Wel is het de vraag in hoeverre de verbondenheid met de oorspronkelijke uitgangspunten nog breed aanwezig is. Niet zelden beklemtoont men tegenwoordig dat Gods Koninkrijk veel breder is dan enkel de reformatorische gezindte. Men trekt de lijnen niet meer zo strikt als vorige generaties dat deden.
Op termijn moet dat consequenties hebben voor de zuilorganisaties. Gemakkelijk groeit daardoor een deel van de leidinggevenden en de achterban weg van de oorspronkelijke overtuiging. Die onderlinge vervreemding leidt tot allerlei discussies, die kunnen uitmonden in heftige conflicten. Wat is in de huidige situatie wezenlijk voor de identiteit en wat niet?
Tegelijkertijd biedt een principiële heroriëntatie mogelijkheden om aansluiting te zoeken (in welke vorm dan ook) bij anderen. Het Gereformeerd Politiek Verbond was jarenlang gesloten voor niet-vrijgemaakten. Inmiddels staat de ChristenUnie, waarin het GPV is opgegaan, ook open voor rooms-katholieken. Dat zegt wel wat.

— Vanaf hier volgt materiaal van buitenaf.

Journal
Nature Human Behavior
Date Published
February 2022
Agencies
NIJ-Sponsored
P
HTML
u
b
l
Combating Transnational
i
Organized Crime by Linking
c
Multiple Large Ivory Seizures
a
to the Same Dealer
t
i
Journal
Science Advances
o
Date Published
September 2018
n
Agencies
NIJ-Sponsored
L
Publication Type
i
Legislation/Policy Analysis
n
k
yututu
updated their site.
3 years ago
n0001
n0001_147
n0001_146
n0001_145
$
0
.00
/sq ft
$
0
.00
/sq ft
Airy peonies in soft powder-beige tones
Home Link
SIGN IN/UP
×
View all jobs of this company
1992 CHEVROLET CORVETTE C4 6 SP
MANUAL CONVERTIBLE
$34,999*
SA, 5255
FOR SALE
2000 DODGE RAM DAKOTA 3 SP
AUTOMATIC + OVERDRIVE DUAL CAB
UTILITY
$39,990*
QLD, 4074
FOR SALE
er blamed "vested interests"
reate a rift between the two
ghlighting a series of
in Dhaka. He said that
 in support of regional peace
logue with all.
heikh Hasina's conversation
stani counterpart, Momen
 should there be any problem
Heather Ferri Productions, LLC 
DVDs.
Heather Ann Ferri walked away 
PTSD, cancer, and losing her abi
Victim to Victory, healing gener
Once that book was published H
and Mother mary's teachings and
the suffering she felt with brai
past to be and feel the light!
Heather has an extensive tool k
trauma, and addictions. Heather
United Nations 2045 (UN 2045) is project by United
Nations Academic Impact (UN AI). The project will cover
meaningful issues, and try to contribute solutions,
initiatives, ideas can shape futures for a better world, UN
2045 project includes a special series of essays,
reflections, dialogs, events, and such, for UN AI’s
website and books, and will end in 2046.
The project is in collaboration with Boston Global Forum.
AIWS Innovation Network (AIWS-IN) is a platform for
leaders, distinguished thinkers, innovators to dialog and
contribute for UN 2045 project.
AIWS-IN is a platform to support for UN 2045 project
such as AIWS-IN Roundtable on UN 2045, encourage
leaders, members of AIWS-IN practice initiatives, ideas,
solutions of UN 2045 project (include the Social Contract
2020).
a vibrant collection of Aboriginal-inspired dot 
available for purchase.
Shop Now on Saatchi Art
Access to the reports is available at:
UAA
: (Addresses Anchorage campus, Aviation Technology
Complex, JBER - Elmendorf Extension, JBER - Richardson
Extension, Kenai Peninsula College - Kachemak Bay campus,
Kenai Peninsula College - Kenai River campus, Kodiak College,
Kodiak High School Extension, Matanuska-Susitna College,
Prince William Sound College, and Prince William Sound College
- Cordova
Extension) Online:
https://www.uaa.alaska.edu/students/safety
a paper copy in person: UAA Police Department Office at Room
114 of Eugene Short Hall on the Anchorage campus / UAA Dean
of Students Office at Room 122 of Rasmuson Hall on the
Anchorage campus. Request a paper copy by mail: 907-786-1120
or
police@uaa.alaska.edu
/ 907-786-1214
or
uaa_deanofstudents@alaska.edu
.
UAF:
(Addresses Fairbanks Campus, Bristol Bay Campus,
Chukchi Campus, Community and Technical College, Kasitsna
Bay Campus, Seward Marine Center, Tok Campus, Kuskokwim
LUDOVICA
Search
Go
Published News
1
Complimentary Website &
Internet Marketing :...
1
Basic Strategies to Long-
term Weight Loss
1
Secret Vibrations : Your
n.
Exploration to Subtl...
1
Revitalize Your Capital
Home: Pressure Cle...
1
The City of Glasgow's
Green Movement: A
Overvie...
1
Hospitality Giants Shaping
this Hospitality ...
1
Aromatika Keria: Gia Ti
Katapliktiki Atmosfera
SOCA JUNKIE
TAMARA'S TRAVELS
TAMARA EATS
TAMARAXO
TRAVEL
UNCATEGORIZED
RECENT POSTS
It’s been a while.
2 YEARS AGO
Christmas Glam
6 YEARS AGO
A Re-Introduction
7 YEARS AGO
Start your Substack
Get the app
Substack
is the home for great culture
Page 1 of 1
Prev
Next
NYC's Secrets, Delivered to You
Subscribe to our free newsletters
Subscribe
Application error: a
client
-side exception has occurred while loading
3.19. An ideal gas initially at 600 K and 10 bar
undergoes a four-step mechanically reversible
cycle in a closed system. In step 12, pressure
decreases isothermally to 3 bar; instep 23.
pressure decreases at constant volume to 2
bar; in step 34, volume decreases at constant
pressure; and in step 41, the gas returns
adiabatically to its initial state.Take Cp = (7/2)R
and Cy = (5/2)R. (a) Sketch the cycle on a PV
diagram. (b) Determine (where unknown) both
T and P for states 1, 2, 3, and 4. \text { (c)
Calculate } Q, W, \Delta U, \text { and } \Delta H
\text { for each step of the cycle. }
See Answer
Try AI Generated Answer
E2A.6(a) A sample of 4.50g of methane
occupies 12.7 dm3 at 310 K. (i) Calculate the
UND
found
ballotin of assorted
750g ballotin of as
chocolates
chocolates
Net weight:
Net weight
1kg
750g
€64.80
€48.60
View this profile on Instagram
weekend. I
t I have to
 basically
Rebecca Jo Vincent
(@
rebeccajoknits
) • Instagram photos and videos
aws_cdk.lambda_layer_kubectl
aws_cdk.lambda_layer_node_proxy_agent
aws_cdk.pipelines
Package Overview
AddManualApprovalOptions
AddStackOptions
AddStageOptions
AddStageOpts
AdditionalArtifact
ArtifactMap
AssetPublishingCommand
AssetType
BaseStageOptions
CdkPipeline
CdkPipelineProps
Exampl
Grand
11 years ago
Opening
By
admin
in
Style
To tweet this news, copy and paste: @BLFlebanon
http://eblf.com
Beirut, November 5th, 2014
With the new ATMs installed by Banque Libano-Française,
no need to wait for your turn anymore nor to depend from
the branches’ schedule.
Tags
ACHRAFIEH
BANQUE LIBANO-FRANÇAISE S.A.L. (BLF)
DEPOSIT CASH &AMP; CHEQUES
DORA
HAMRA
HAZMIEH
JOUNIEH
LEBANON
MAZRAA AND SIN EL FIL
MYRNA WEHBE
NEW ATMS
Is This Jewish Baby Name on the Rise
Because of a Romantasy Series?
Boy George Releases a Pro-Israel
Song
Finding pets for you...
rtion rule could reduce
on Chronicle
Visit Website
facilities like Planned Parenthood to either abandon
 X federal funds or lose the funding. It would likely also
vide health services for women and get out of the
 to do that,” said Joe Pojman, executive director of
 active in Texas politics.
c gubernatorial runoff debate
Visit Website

Zo staan ook reformatorische organisaties en instellingen voor allerlei dilemma’s. Houd je de lijnen strak, dan verlies je wellicht een deel van je mensen. Laat je de teugels vieren, dan kom je op den duur wellicht uit bij het tegenovergestelde van wat het voorgeslacht voor ogen stond. We spreken in dat geval van de omgekeerde zuilwerking. Er is dan ook zeker reden om bezorgd te zijn.
De auteur is oud-hoofdredacteur van het Reformatorisch Dagblad.